===== EXERCISE INPUTS =====

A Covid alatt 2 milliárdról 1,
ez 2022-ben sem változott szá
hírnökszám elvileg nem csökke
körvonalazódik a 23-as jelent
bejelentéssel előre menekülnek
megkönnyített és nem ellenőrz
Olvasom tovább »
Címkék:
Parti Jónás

=====
===== EXERCISE INPUTS =====

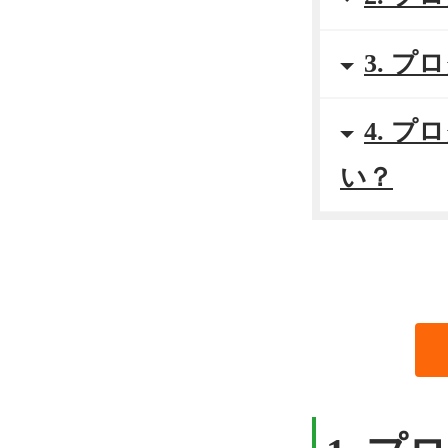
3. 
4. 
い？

=====

WHAT THIS TASK INVOLVES:
Of the entries listed above, reproduce only the lines starting at the line containing "megkönnyített és nem ellenőrz" and ending at the line containing "Parti Jónás". Include both, exactly as they stand.

YOUR RESPONSE:
megkönnyített és nem ellenőrz
Olvasom tovább »
Címkék:
Parti Jónás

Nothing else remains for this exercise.